= RECORD SET =

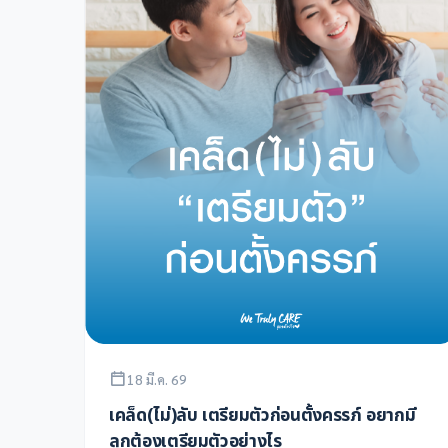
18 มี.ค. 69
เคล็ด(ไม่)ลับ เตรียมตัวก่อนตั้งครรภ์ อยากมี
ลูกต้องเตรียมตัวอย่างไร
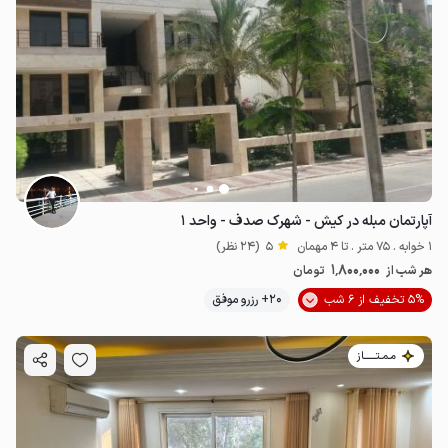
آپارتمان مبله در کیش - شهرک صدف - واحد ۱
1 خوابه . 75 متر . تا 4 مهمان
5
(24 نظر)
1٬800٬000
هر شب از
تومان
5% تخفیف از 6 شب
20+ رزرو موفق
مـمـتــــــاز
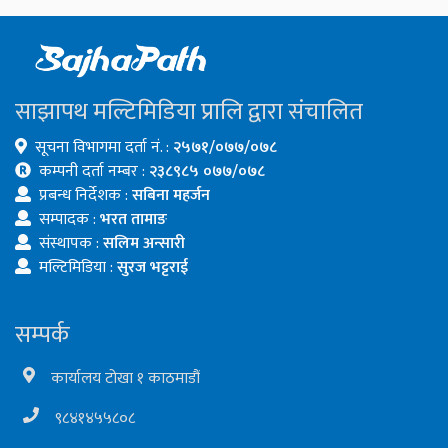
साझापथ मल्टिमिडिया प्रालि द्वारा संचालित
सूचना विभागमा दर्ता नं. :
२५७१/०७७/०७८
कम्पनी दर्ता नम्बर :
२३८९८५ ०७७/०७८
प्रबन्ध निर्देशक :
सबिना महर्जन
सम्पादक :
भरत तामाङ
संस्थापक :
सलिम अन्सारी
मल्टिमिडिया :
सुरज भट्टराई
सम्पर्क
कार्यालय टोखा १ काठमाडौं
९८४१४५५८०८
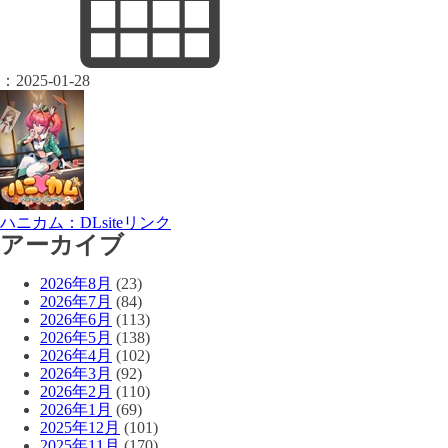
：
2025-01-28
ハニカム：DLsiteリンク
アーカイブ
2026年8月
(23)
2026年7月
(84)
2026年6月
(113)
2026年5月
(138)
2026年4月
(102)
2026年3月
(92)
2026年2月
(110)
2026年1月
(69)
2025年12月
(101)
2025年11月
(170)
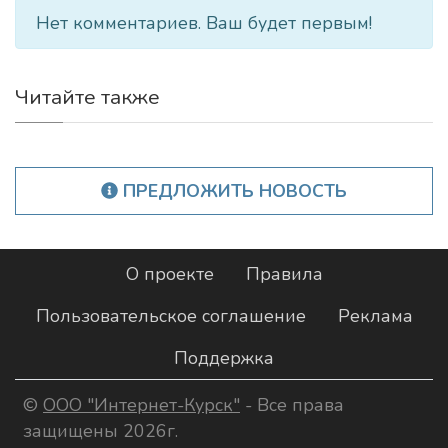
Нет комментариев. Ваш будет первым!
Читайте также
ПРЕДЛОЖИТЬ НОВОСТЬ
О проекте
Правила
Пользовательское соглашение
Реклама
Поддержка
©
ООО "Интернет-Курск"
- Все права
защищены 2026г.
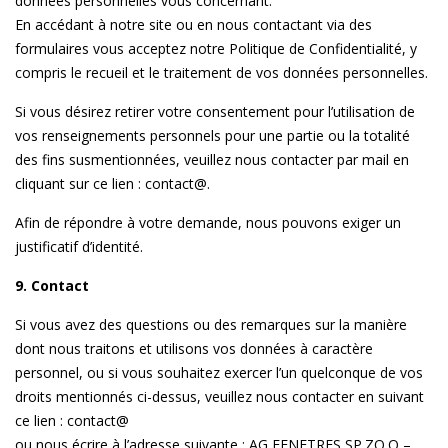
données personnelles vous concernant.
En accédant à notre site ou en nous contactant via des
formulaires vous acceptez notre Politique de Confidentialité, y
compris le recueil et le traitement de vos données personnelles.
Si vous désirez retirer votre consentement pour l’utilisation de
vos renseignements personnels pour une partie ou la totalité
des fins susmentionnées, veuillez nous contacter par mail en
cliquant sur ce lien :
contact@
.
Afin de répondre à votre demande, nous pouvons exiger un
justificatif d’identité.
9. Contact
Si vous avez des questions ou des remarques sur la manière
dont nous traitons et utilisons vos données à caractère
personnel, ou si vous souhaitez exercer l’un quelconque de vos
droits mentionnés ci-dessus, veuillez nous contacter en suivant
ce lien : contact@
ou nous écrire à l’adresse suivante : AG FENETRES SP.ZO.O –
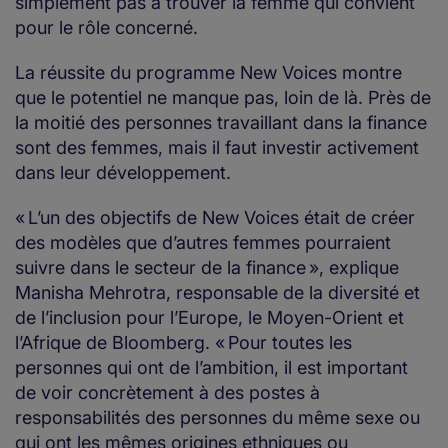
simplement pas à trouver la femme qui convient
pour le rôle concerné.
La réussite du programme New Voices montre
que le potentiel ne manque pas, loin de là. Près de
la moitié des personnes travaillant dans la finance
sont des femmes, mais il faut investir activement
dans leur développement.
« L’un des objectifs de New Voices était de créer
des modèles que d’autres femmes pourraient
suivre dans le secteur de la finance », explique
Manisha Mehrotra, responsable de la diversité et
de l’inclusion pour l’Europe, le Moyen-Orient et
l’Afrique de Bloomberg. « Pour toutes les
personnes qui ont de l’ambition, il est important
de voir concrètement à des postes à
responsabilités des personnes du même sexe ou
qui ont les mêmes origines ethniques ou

= HOW TO COMPLETE THIS TASK =
From the opening line of the listing above through the line bearing "साझापथ मल्टिमिडिया प्रालि द्वारा संचालित", repeat each line exactly. Drop every picture.

= EXERCISE OUTPUT =
18 มี.ค. 69
เคล็ด(ไม่)ลับ เตรียมตัวก่อนตั้งครรภ์ อยากมี
ลูกต้องเตรียมตัวอย่างไร
آپارتمان مبله در کیش - شهرک صدف - واحد ۱
1 خوابه . 75 متر . تا 4 مهمان
5
(24 نظر)
1٬800٬000
هر شب از
تومان
5% تخفیف از 6 شب
20+ رزرو موفق
مـمـتــــــاز
साझापथ मल्टिमिडिया प्रालि द्वारा संचालित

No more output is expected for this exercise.